-Una familia no es una empresa: padres que tienen hijos (a voluntad) pero que les pasan «factura» el día mañana («jamás me pagarás lo que hemos hecho por ti», «encima que te mantenemos», etc.
-«Todo eso que todos tenemos que hacer»: los hijos no son cuidadores a tiempo completo de todos los familiares (existen asociaciones para mayores, los de asuntos sociales, cuidadores, etc).
-En este tipo de familias se mandan mensajes contradictorios: respecto a lo que dice Belén, ¿cómo vas a pagar un coche si no quieren que tengas un sueldo? ¿los coches se pagan solos (y el seguro, rodaje, mantenimiento, etc)?
– «que no puede pagar a un empleado»: es SU problema. Además ¿de dónde sacará el dinero para pagarle los gastos del coche al INÚTIL de tu hermano (digo inútil, porque hay caracoles en el campo que tienen más iniciativa)?
– «Suspendí selectividad, porque tuve un 0 en un examen, y mi madre sentía tanta vergüenza que dejó de hablarme ese verano»: ¿en qué lugar del Código Penal o Civil aparece que eso es un CRIMEN? Igual me he perdido algo y tengo que volver a la facultad a reciclarme. Tu madre se enfada y no respira. Edad mental: 5 años.
-«Cada vez que lo intento, mi madre viene a decirme que ella necesita ayuda en su negocio», boicot. Necesita atraparte en su «tela de araña» y que seas su sirvienta. Teme perder el control sobre quien considera una propiedad (cosificación).
– «todavía me siguen «manteniendo» ellos»: les obliga la legislación. Es lo que tiene tener hijos (en tu caso, no eres una hija parásita. En el caso de tu hermano, sí). Si no los mantienen cuando no tienen trabajo estable (y en tu caso, demuestras ser responsable) a este tipo de padres los espabila un juez. Y un psicólogo y psiquiatra forense, también.

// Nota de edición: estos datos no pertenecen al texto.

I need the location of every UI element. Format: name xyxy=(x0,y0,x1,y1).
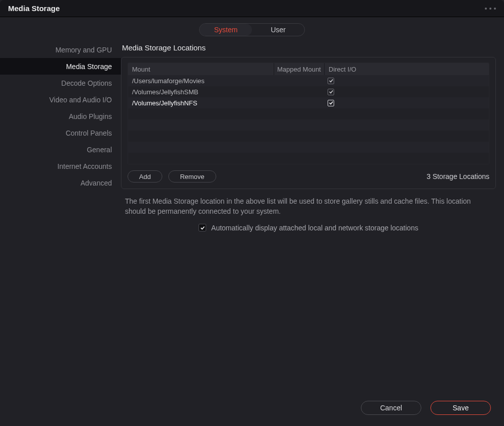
window-title: Media Storage xyxy=(8,4,60,13)
sidebar-item-video-audio-io[interactable]: Video and Audio I/O xyxy=(0,91,121,108)
cell-direct-io xyxy=(325,89,489,95)
sidebar-item-media-storage[interactable]: Media Storage xyxy=(0,58,121,75)
cell-mount: /Volumes/JellyfishSMB xyxy=(128,88,274,96)
check-icon xyxy=(200,225,205,230)
locations-table: Mount Mapped Mount Direct I/O /Users/lum… xyxy=(128,63,489,164)
locations-count: 3 Storage Locations xyxy=(426,172,489,180)
panel-actions: Add Remove 3 Storage Locations xyxy=(128,170,489,182)
help-text: The first Media Storage location in the … xyxy=(121,189,496,217)
table-row[interactable]: /Users/lumaforge/Movies xyxy=(128,75,489,86)
sidebar-item-internet-accounts[interactable]: Internet Accounts xyxy=(0,158,121,174)
sidebar-item-general[interactable]: General xyxy=(0,141,121,158)
table-row[interactable]: /Volumes/JellyfishSMB xyxy=(128,86,489,97)
sidebar-item-memory-gpu[interactable]: Memory and GPU xyxy=(0,41,121,58)
table-row[interactable]: /Volumes/JellyfishNFS xyxy=(128,97,489,108)
sidebar-item-label: Video and Audio I/O xyxy=(49,96,112,104)
sidebar-item-decode-options[interactable]: Decode Options xyxy=(0,75,121,91)
more-icon[interactable] xyxy=(485,8,496,10)
table-header: Mount Mapped Mount Direct I/O xyxy=(128,63,489,75)
table-row-empty xyxy=(128,131,489,142)
sidebar-item-audio-plugins[interactable]: Audio Plugins xyxy=(0,108,121,125)
locations-panel: Mount Mapped Mount Direct I/O /Users/lum… xyxy=(121,57,496,189)
table-row-empty xyxy=(128,142,489,153)
table-row-empty xyxy=(128,119,489,131)
save-button[interactable]: Save xyxy=(430,401,491,415)
direct-io-checkbox[interactable] xyxy=(328,100,334,106)
top-tabs: System User xyxy=(199,23,305,36)
remove-button[interactable]: Remove xyxy=(168,170,216,182)
check-icon xyxy=(329,89,334,94)
direct-io-checkbox[interactable] xyxy=(328,78,334,84)
sidebar-item-control-panels[interactable]: Control Panels xyxy=(0,125,121,141)
top-tabs-row: System User xyxy=(0,17,504,40)
auto-display-label: Automatically display attached local and… xyxy=(211,224,418,232)
content-column: Media Storage Locations Mount Mapped Mou… xyxy=(121,40,504,401)
check-icon xyxy=(329,78,334,83)
sidebar-item-label: Decode Options xyxy=(61,79,112,87)
section-title: Media Storage Locations xyxy=(121,40,496,57)
table-row-empty xyxy=(128,153,489,164)
sidebar-item-label: Media Storage xyxy=(66,63,112,71)
col-header-mapped[interactable]: Mapped Mount xyxy=(274,63,325,75)
cell-mount: /Volumes/JellyfishNFS xyxy=(128,99,274,107)
tab-user[interactable]: User xyxy=(252,24,304,36)
footer: Cancel Save xyxy=(0,401,504,426)
main-area: Memory and GPU Media Storage Decode Opti… xyxy=(0,40,504,401)
add-button[interactable]: Add xyxy=(128,170,162,182)
cell-direct-io xyxy=(325,100,489,106)
sidebar-item-label: Audio Plugins xyxy=(69,112,112,120)
sidebar-item-label: General xyxy=(87,146,112,154)
direct-io-checkbox[interactable] xyxy=(328,89,334,95)
cell-direct-io xyxy=(325,78,489,84)
sidebar-item-label: Memory and GPU xyxy=(55,46,112,54)
check-icon xyxy=(329,100,334,105)
cancel-button[interactable]: Cancel xyxy=(361,401,421,415)
cell-mount: /Users/lumaforge/Movies xyxy=(128,77,274,85)
table-body: /Users/lumaforge/Movies/Volumes/Jellyfis… xyxy=(128,75,489,164)
auto-display-row: Automatically display attached local and… xyxy=(121,217,496,232)
sidebar-item-label: Control Panels xyxy=(66,129,112,137)
table-row-empty xyxy=(128,108,489,119)
auto-display-checkbox[interactable] xyxy=(199,224,206,231)
title-bar: Media Storage xyxy=(0,0,504,17)
sidebar-item-advanced[interactable]: Advanced xyxy=(0,174,121,191)
sidebar-item-label: Internet Accounts xyxy=(57,162,112,170)
tab-system[interactable]: System xyxy=(200,24,252,36)
sidebar-item-label: Advanced xyxy=(81,179,112,187)
col-header-mount[interactable]: Mount xyxy=(128,63,274,75)
col-header-direct[interactable]: Direct I/O xyxy=(325,66,489,73)
sidebar: Memory and GPU Media Storage Decode Opti… xyxy=(0,40,121,401)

-«y que sé que estoy gorda (Otra de las obsesiones de mi madre)»: ¿y?, habría que verla a ella. Y si no está gorda, seguro que tiene algo que la atormenta (sus canas, su piel, sus conflictos no resueltos, falta de vida sexual, problemas con su madre que paga contigo). Las madres atacan a las hijas por lo más fácil y evidente: la apariencia. No atacan a la personalidad (algo más profundo) porque muchas ni conocen realmente a sus hijas (aunque crean conocer sus debilidades) y las ven como rivales.

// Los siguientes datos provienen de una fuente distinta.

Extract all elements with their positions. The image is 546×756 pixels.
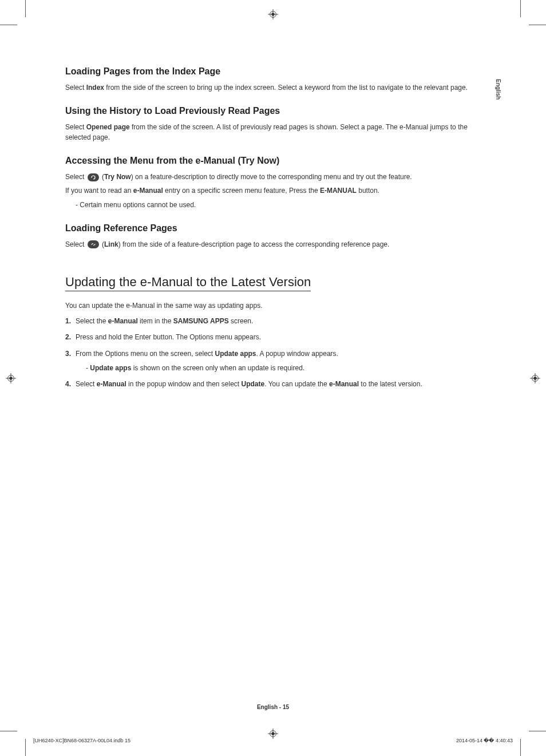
page-number: English - 15 — [257, 704, 289, 710]
section-heading-menu-access: Accessing the Menu from the e-Manual (Tr… — [65, 156, 480, 166]
body-text: Select Index from the side of the screen… — [65, 82, 480, 93]
crop-mark — [520, 0, 521, 17]
body-text: Select (Try Now) on a feature-descriptio… — [65, 172, 480, 183]
body-text: Select (Link) from the side of a feature… — [65, 239, 480, 250]
crop-mark — [520, 739, 521, 756]
body-text: If you want to read an e-Manual entry on… — [65, 185, 480, 196]
page-content: Loading Pages from the Index Page Select… — [65, 62, 480, 395]
step-item: From the Options menu on the screen, sel… — [65, 349, 480, 359]
svg-marker-16 — [91, 177, 92, 178]
registration-mark-icon — [6, 373, 16, 383]
step-item: Select the e-Manual item in the SAMSUNG … — [65, 316, 480, 327]
footer-filename: [UH6240-XC]BN68-06327A-00L04.indb 15 — [33, 738, 130, 743]
try-now-icon — [88, 173, 99, 181]
body-text: Select Opened page from the side of the … — [65, 122, 480, 143]
section-heading-history: Using the History to Load Previously Rea… — [65, 106, 480, 116]
step-item: Select e-Manual in the popup window and … — [65, 379, 480, 390]
crop-mark — [25, 739, 26, 756]
crop-mark — [0, 25, 17, 25]
link-icon — [88, 240, 99, 248]
section-heading-reference: Loading Reference Pages — [65, 223, 480, 233]
crop-mark — [25, 0, 26, 17]
crop-mark — [0, 731, 17, 731]
crop-mark — [529, 731, 546, 731]
section-heading-index: Loading Pages from the Index Page — [65, 66, 480, 77]
language-tab: English — [495, 79, 501, 100]
note-item: Certain menu options cannot be used. — [76, 200, 480, 211]
body-text: You can update the e-Manual in the same … — [65, 300, 480, 311]
registration-mark-icon — [268, 9, 278, 19]
note-item: Update apps is shown on the screen only … — [86, 363, 480, 374]
footer-timestamp: 2014-05-14 �� 4:40:43 — [456, 738, 513, 743]
step-item: Press and hold the Enter button. The Opt… — [65, 332, 480, 343]
registration-mark-icon — [530, 373, 540, 383]
ordered-steps: Select the e-Manual item in the SAMSUNG … — [65, 316, 480, 359]
section-title-updating: Updating the e-Manual to the Latest Vers… — [65, 275, 311, 291]
ordered-steps: Select e-Manual in the popup window and … — [65, 379, 480, 390]
crop-mark — [529, 25, 546, 25]
registration-mark-icon — [268, 729, 278, 739]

– Tu padre está demasiado cómodo sin implicarse (como si están divorciados, que criar a los hijos es cosa de dos). Típico padre ausente que se refugia en el trabajo porque, en el fondo, no soporta a tu madre.
-«que no tengo un gran círculo de amigas»: los que tienen amigos y presumen de ello, tendrían que analizar quiénes son realmente amigos y quiénes son conocidos para rellenar su círculo social. A veces está más solo quien se cree acompañado (y luego no le hacen ni caso). Si no tienes amistades, ya las tendrás. Ahora eres un blanco fácil para atraer malas amistades (gente aprovechada que coincide con el perfil de tus familiares). Es como quien tiene de novio a un maltratador que repite los patrones de sus padres (o que tuvo una madre sumisa y consintió ese tipo de trato, que transmite a la hija) y que, aún así, se siente atraída por él. Con las amistades pasaría igual. Primero necesitas recuperarte de todo eso.
Qué asco me da tu familia, que parecen de la época de Franco. Que los hijos no son cabezas de ganado para que trabajen la tierra con el arado (mentalidad labrega y arcaica de familias con una educación emocional pésima).